## Task directions
Transcribe each line of the records below exactly, excluding any embedded images.

## Stored data entries
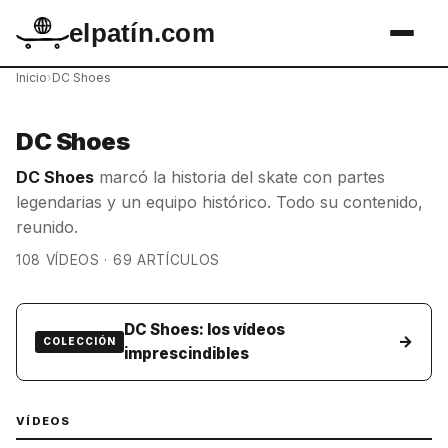
elpatín.com
Inicio
›
DC Shoes
DC Shoes
DC Shoes
marcó la historia del skate con partes
legendarias y un equipo histórico. Todo su contenido,
reunido.
108 VÍDEOS · 69 ARTÍCULOS
DC Shoes: los vídeos
→
COLECCIÓN
imprescindibles
VÍDEOS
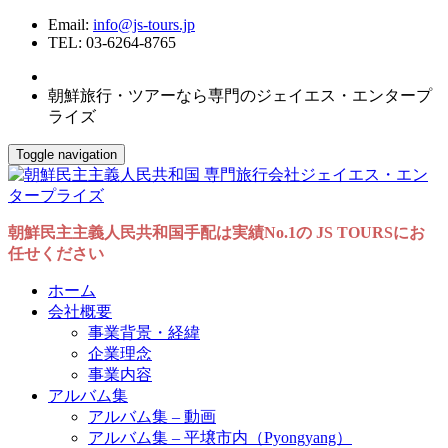
Email:
info@js-tours.jp
TEL: 03-6264-8765
朝鮮旅行・ツアーなら専門のジェイエス・エンタープ
ライズ
Toggle navigation
朝鮮民主主義人民共和国手配は実績No.1の JS TOURSにお
任せください
ホーム
会社概要
事業背景・経緯
企業理念
事業内容
アルバム集
アルバム集 – 動画
アルバム集 – 平壌市内（Pyongyang）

## Written answer
elpatín.com
Inicio
›
DC Shoes
DC Shoes
DC Shoes
marcó la historia del skate con partes
legendarias y un equipo histórico. Todo su contenido,
reunido.
108 VÍDEOS · 69 ARTÍCULOS
DC Shoes: los vídeos
→
COLECCIÓN
imprescindibles
VÍDEOS
Email:
info@js-tours.jp
TEL: 03-6264-8765
朝鮮旅行・ツアーなら専門のジェイエス・エンタープ
ライズ
Toggle navigation
朝鮮民主主義人民共和国手配は実績No.1の JS TOURSにお
任せください
ホーム
会社概要
事業背景・経緯
企業理念
事業内容
アルバム集
アルバム集 – 動画
アルバム集 – 平壌市内（Pyongyang）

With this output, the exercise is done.